Learning, unlearning and relearning

On June 12, 2007, I found myself as a speaker at the pre-departure workshop organised by the Public Affairs Section of the United States Embassy at Victoria Island, Lagos, for the 2007/2008 Exchange Grantees. Though my presentation was captioned “Between The US And Us: (T)here You Go,” I dwelled more on the opportunities that Fulbright and other US exchange programmes offer anyone to learn, unlearn and relearn drawing from my own experience, having returned a year earlier.

A few years after, I came across Alvin Toffler’s quote, “The illiterate of the 21st century will not be those who cannot read and write, but those who cannot learn, unlearn and relearn.”  The striking quote would later become the crux of the “The 21st Century Illiterates,” which appeared in this column on Wednesday, April 9, 2014.

Dear friend, there should be a symbiotic relationship among learning, unlearning and relearning, though emphasis is often on the first. The whole essence of formal education is learning, as evident in many mottoes of our schools and institutions.
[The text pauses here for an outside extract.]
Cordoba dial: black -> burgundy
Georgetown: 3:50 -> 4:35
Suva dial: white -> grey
However, our contemporary reality has shown that while not de-emphasising learning, unlearning and relearning have to be taken with equal seriousness.
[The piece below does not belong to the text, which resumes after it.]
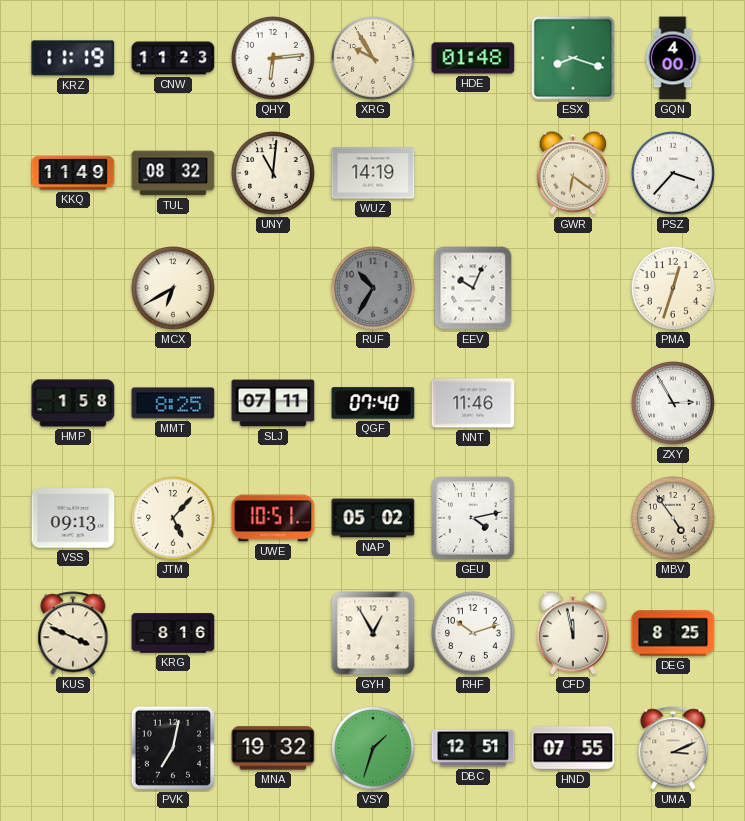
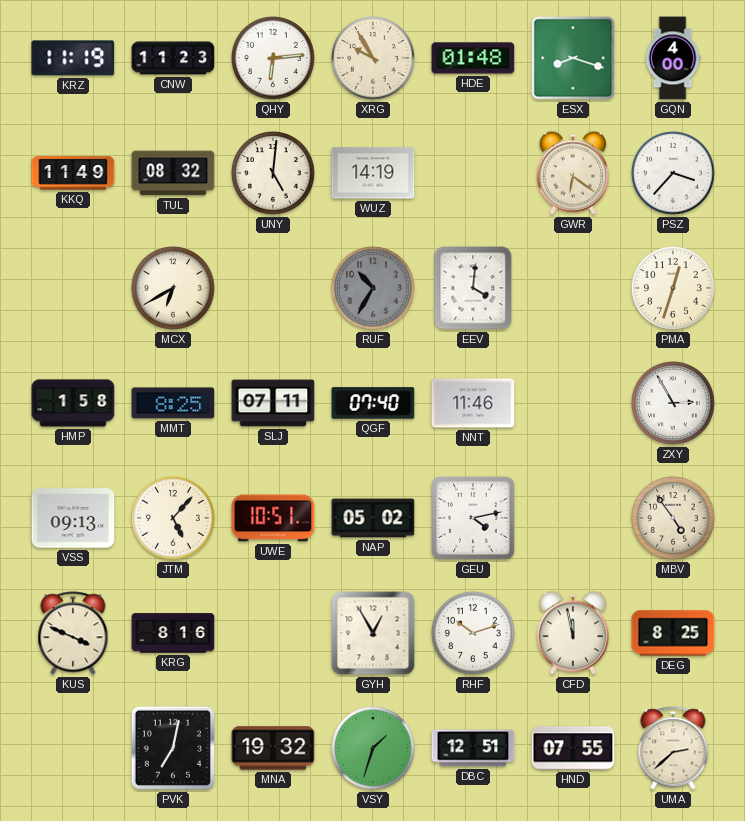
UNY: 11:01 -> 5:01
EEV: 10:04 -> 4:01
UMA: 3:11 -> 2:38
Basically, learning is the process of acquiring new knowledge, information, skills and attitudes – a life-long phenomenon or a “from-the-cradle-to-the-grave” affair, as the Teacher, Muhammad (PBUH), described it. Its continuous and refreshing dimension once made Henry Ford to submit: “Anyone who stops learning is old, whether at twenty or eighty. Anyone who keeps learning stays young. The greatest thing in life is to keep your mind young.”
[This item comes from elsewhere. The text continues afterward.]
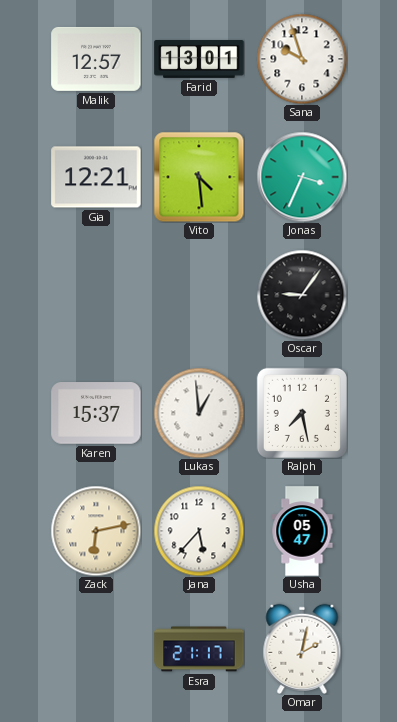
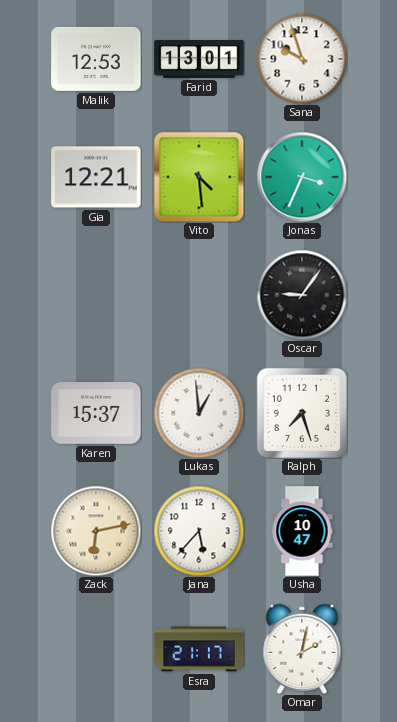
Malik: 12:57 -> 12:53
Ralph: 7:28 -> 7:27
Usha: 05:47 -> 10:47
Unlearning, on the other hand, is the process of discarding deeply-held beliefs and notions about people and phenomena through conscious and continuous (re)learning. For instance, no ethnic group is “bad” and no religion is “evil”. We have all been fed with tissues of lies based on bias and prejudice to such an extent that we hold mere sentiments as truth. As Phillip Emeagwali memorably said, even our notion of “history” is nothing more than “his story”, meaning someone’s version of what actually happened.

Relearning, meanwhile, is the process of creating new understanding and attitudes around the concepts and issues we already know. We only see our true selves reflected in others. So, whatever has been learnt can be relearnt in a different way, which is the essence of (re)training.

The triad of learning, unlearning and relearning is significant to our collective peace. There is so much bile, so much hatred, so much prejudice, so much wickedness and so much inhumanity around us. However, those who perpetrate these atrocities are not necessarily people without knowledge; they may even be “learned”.

Here, there are irresponsible leaders with good degrees occupying positions of responsibility. They stoke violence having failed to unlearn their “do or die” political mentality. They are consumed by the allure of power without learning from the unfolding experiences of yesterday’s men of power and influence.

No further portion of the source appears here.